14/11/2006
CARTA ABERTA DE INDIGNAÇÃO À DIRETORIA DA ACM

 

 (Ou porque cancelamos nossa participação na Expo 2006)

Nós, empresários estabelecidos e regularizados (livraria Canto do Livro), lamentamos o ocorrido na reunião do dia 9 de novembro, quando ficou claro que, na própria casa do empresário, há apenas uma voz para a defesa intransigente de um ponto de vista contrário ao empresariado. A Associação Comercial de Maricá, com seu silêncio, naquele momento, admitiu que qualquer um, mesmo ambulante informal, pode entrar gratuitamente em evento pago por empresários para fazer marketing pessoal, o que para a competência suprema do organizador não está ocorrendo.

Lamentamos também que a diretoria, em nenhum momento, pensou em colocar em discussão nosso ponto de vista, acatando a autoritária e exclusiva “competência” do organizador da Expo 2006. Em qualquer outro evento de classe, há um conselho organizador formado por associados e qualquer um deles tem sua opinião discutida e levada a plenário. Não acontece aqui, quando a ACM silenciou sobre a inclusão de ambulante informal na festa do empresário, mesmo que seja para falar como “cidadão”. No entanto, a empresa organizadora colocou no Fórum de Idéias, no site da Expo 2006, como palestrante a logomarca do ambulante informal, em nítida caracterização de merchandising, quando o correto seria o nome do palestrante como constam outros nomes. Como se vê, é uma questão de “competência” imensurável!

Ao sugerirmos a restrição na participação no Fórum de Idéias, queríamos evitar que, num futuro talvez até próximo, os empresários maricaenses apareçam como “avalistas” de ideais defendidos pelos ambulantes. Tal atitude é um precedente perigoso, uma vez que o empresariado não mais terá a mesma autoridade, quando tentar defender seus interesses afetados pelo mercado informal tão combatido pela própria ACM, e que sempre teve nossa participação e apoio.

Também lamentamos que dar exclusividade ao organizador para gerir e decidir sobre quem participa do evento do empresariado é, no mínimo, pagar a festa para a empresa organizadora. O que nos transparece é que a ACM cede apenas nome para uma empresa organizar a festa sem a mínima consideração com as opiniões dos empresários. Assim a ACM também se exime de sair em defesa do mercado do empresário.

No caso citado, não apenas em cidades civilizadas, mas em todas no entorno do município, há um movimento que fortalece as livrarias e as bibliotecas. Dão voz e voto cultural aos livreiros, reconhecidamente capazes de discutir assuntos como livro e cultura.
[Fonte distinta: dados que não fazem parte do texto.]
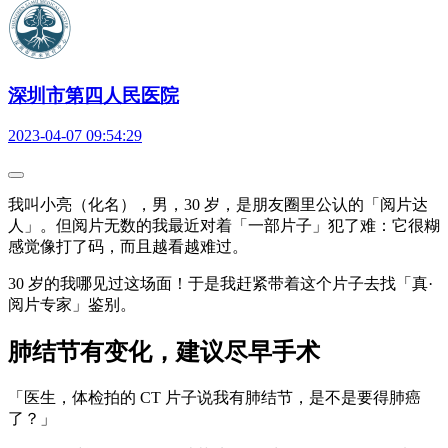
深圳市第四人民医院
2023-04-07 09:54:29
我叫小亮（化名），男，30 岁，是朋友圈里公认的「阅片达
人」。但阅片无数的我最近对着「一部片子」犯了难：它很糊
感觉像打了码，而且越看越难过。
30 岁的我哪见过这场面！于是我赶紧带着这个片子去找「真·
阅片专家」鉴别。
肺结节有变化，建议尽早手术
「医生，体检拍的 CT 片子说我有肺结节，是不是要得肺癌
了？」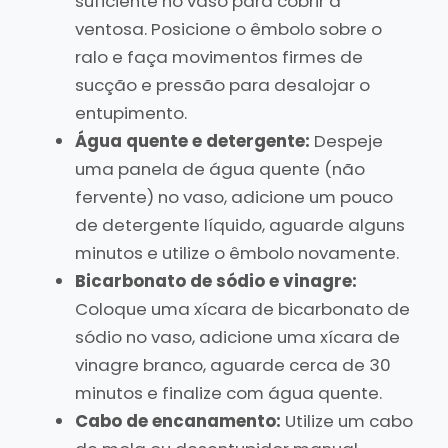
suficiente no vaso para cobrir a
ventosa. Posicione o êmbolo sobre o
ralo e faça movimentos firmes de
sucção e pressão para desalojar o
entupimento.
Água quente e detergente:
Despeje
uma panela de água quente (não
fervente) no vaso, adicione um pouco
de detergente líquido, aguarde alguns
minutos e utilize o êmbolo novamente.
Bicarbonato de sódio e vinagre:
Coloque uma xícara de bicarbonato de
sódio no vaso, adicione uma xícara de
vinagre branco, aguarde cerca de 30
minutos e finalize com água quente.
Cabo de encanamento:
Utilize um cabo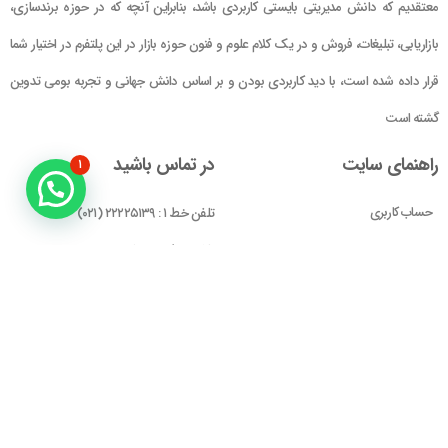
معتقدیم که دانش مدیریتی بایستی کاربردی باشد، بنابراین آنچه که در حوزه برندسازی،
بازاریابی، تبلیغات، فروش و در یک کلام علوم و فنون حوزه بازار در این پلتفرم در اختیار شما
قرار داده شده است، با دید کاربردی بودن و بر اساس دانش جهانی و تجربه بومی تدوین
گشته است
راهنمای سایت
در تماس باشید
۱
حساب کاربری
تلفن خط ۱ : ۲۲۲۲۵۱۳۹ (۰۲۱)
سبد خرید
تلفن خط ۲ :
۰۹۹۰۹۰۸۱۰۰۶
ایمیل : info@Brandgan.com
پرداخت
آدرس : تهران ، نیاوران، خیابان زینعلی،
کوچه هفتم، پلاک ۱۰، واحد ۱
مجوز‌های ما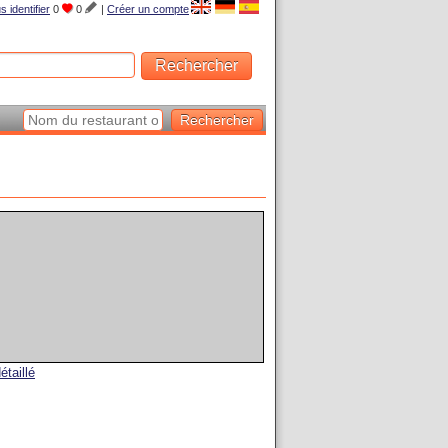
s identifier
0
0
|
Créer un compte
étaillé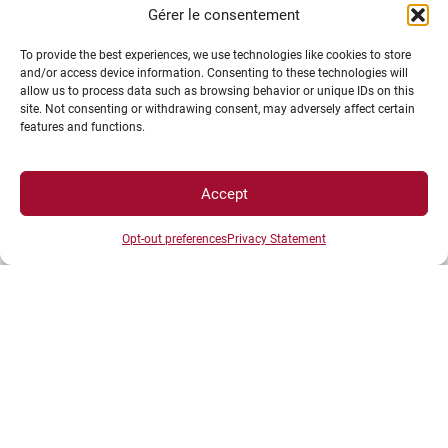
Gérer le consentement
To provide the best experiences, we use technologies like cookies to store
and/or access device information. Consenting to these technologies will
allow us to process data such as browsing behavior or unique IDs on this
site. Not consenting or withdrawing consent, may adversely affect certain
features and functions.
Accept
Opt-out preferences
Privacy Statement
UNIVERSITÉ BOURGOGNE EUROPE
Présidence et administration
Maison de l'université
Esplanade Erasme
BP 27877 - 21078 DIJON Cedex France
Tél : 03 80 39 50 00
No entanto, Maricá prefere a tradição da adesão cartorial e escancara as portas, com o aval do empresariado, para até ambulantes informais se promoverem em temas tão importantes como livro e cultura.

Como já tomamos tanto o tempo do presidente, aqui lembramos aquele Inimigo Público N° 1 da ditadura militar, Carlos Marighella, que em seu “Rondó da Liberdade” afirmou:

 

“É preciso não ter medo,

é preciso ter a coragem de dizer”

 

Em razão dos motivos expostos acima, não concordando em momento algum com uma “competência” exclusivista e a complacência da diretoria em relação ao fato, nos considerando pagantes de uma promoção pessoal de ambulante informal, solicitamos o nosso desligamento da Associação Comercial de Maricá, na qual sempre batalhamos pela defesa do interesse empresarial, a partir dessa data e nos reservamos o direito de tornar esta carta pública inclusive em nosso site.